Redrider - July 11, 2005 06:30 PM (GMT)
Thanks for the reply
The plugs are new NGK BP7ES (That's what was in it and what the NGK book called for). I'll try the either as soon as I get it started again. Right now it won't start. I can pull the plugs, dry them and it will fire, start, then die. It idles just for about 5 seconds then dies. I try to get the rpm up, but giving it gas kills it, as does the choke. The plugs are always wet (gas) when removed. I'm not getting leakage into the carb holders, so I suspect the floats are working.
I put 87 oct. in, going to drain and fill with 93 oct. to see if that helps.
If i can just get it to start and run, I can do some tuning.
whisperer - July 11, 2005 09:10 PM (GMT)
Roger that. Let us know what happens.
Redrider - July 14, 2005 12:37 AM (GMT)
Put original seats back in. Used the new needles because the old ones had grooves from the seat on them (not dirt, a mushroomed look near the tips where they seat).
I adjusted the butterflys so all of them were in the same position. Just a hair off closed (bench sync I think you call it)
Starts but won't idle below 2500 rpm. Below 2500 rpm it just dies but will start right back up. Sprayed either all over and no change, no increase or decrease in rpm.
I'm not familiar with the hitachi carbs (I've always owned honda's, this is my 1st yamaha). Idle circuit?
Any thoughts, comments or bashings welcome
KTA - July 15, 2005 07:00 AM (GMT)
I had to take my bowls off and clean the idle jets 4 times before I got my bike to run right, they kept getting clogged up by residual junk from who knows where. I'd double check'em just to be sure.
mr.fork - July 15, 2005 03:47 PM (GMT)
- check your float levels
- check the resistance of your coils
- check the gap of the plugs
- have a beer
- drain one of your bowls into a glass jar. Look for rust or debris. Carbs might be plugged.
When it's running..
- buy yourself a carbtuneII to set your mixtures. Costs around $50USD.
- balance the carbs
- have another beer.
- BTW - it costs $100 lest to buy Carbsticks, Mike's YICS tool, the XJ3.0 CD, and a Colortune set than it does to have a bike mechanic fix your 'no start'.
:)
Maverick - July 21, 2005 04:30 PM (GMT)
RedRider,
When I first got my XJ550, it had sat at the previous owners house for YEARS. I swear I dismantled the carbs at least ten times before I could get it running worth anything.

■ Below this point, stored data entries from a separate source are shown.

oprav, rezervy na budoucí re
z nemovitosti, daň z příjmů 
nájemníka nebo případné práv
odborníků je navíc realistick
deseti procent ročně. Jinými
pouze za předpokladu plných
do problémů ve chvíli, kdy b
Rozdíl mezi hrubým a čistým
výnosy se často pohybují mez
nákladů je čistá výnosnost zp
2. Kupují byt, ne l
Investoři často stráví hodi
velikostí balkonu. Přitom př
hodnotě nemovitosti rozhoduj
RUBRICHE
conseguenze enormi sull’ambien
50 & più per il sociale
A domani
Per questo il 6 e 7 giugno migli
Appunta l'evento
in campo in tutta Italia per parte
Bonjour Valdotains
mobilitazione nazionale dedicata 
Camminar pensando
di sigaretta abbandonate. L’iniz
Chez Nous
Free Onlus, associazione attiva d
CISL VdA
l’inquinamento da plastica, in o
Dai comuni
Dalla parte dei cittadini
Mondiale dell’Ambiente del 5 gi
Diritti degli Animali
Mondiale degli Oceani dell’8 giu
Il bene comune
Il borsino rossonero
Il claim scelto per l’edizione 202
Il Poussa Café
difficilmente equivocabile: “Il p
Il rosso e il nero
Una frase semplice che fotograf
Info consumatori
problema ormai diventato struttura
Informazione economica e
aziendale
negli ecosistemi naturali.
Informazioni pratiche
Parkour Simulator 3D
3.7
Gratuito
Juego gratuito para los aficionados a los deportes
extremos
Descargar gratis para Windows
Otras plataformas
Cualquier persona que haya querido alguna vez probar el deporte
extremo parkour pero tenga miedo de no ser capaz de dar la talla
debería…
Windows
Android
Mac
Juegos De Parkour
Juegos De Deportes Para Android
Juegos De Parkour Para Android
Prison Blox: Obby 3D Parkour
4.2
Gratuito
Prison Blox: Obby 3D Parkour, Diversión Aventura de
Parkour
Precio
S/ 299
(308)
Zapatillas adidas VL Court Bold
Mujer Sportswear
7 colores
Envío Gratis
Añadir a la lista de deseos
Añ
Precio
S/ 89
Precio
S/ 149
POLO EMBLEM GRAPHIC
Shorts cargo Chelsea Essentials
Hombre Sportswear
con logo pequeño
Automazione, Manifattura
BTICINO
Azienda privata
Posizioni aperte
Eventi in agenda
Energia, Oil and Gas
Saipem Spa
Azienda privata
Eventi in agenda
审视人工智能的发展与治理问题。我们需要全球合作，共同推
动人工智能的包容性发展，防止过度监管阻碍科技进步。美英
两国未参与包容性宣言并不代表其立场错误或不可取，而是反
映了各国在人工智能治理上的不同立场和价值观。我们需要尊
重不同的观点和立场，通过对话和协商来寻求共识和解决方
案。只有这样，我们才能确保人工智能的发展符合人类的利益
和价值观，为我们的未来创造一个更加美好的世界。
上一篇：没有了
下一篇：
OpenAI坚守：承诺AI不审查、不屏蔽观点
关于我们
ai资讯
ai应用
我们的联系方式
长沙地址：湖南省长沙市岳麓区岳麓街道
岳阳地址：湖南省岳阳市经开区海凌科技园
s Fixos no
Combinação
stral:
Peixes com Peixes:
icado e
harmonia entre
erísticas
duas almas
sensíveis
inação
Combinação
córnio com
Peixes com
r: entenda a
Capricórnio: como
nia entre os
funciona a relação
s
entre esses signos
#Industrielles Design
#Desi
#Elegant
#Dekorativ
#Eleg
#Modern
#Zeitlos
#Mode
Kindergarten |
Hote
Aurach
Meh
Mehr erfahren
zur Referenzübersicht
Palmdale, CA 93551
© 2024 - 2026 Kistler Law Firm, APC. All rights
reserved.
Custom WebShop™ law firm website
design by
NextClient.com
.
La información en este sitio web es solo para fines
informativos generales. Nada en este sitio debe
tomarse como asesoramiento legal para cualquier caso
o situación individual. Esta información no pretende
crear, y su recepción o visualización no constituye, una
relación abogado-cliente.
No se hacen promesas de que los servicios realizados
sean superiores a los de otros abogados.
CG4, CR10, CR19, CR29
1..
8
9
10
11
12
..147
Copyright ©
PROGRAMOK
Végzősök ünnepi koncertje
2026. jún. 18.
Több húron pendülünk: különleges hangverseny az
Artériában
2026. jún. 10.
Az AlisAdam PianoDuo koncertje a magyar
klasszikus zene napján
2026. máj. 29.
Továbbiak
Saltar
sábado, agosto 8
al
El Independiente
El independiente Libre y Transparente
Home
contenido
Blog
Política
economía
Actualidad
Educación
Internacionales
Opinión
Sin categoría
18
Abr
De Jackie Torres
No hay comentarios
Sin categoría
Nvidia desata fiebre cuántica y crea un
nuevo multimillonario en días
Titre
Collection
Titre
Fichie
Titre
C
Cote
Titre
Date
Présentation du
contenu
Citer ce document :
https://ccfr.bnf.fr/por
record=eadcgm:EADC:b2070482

Do you have any gas in the oil? My carbs are Mikunis, whereas yours are Hitachis (little disclaimer there), but since you mentioned you removed the needle seats, do yours have o-rings under the seats, or just the sealing washers? I had gasoline leaking by the o-rings and basically flooding it out.
Maverick
jpentz - July 21, 2005 05:39 PM (GMT)
My bike bike would not run or ran rough when the petcock was set to On or Res (reserve).
The vacuum hose responsible for opening the petcock when the petcock was set to On or Res, and the bike was running or trying to start, was severely cracked.
When I set the petcock to Pri (for Prime the carbs - petcock open all the time) the bike would run, but ran rough.
I went to an autoparts store and bought some vacuum hose to replace the one that ran from the petcock to the opening between the carb and cylinder. Now the bike runs when the petcock is set to On or Res.
Also, you may want to remove the tank and remove and clean all the contacts on the coils. Test the coils according to the repair manual, but unscrew the spark plug caps before testing, as they are resistor caps and interfere with the resistance reading on your volt ohm meter. These bikes are really picky about electricity, so it would be a good idea to clean every electrical connection you can get to.
Lastly, when I bought my bike my carbs were so nasty they required 48 hours of soaking and scrubbing before all the gunk was removed.
Milton Mike - July 21, 2005 07:19 PM (GMT)
Instead of checking float levels you should really be checking FUEL levels.
I think it should be +/- 3mm off the bowl center line.